Instructions for the task ▸
For each line of the listing below that contains the string "Connect", copy the line.

※ ※ ※

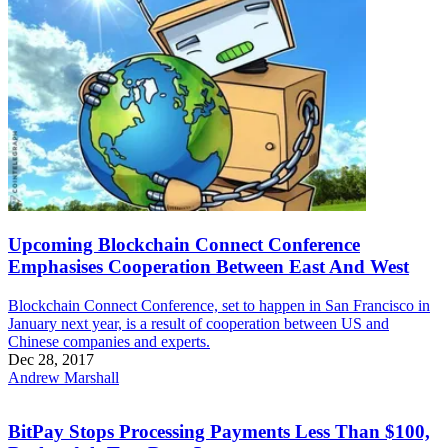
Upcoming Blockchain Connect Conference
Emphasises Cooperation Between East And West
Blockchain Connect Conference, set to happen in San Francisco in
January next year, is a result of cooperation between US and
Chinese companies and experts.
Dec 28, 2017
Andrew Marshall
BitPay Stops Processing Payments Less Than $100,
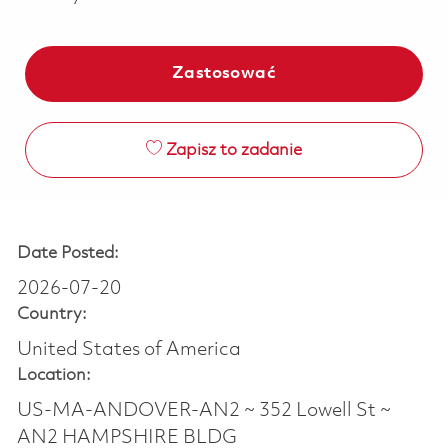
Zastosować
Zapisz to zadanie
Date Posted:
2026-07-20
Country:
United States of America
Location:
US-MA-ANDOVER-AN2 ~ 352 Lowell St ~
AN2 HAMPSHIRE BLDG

※ ※ ※

Output of the exercise ▸
Upcoming Blockchain Connect Conference
Blockchain Connect Conference, set to happen in San Francisco in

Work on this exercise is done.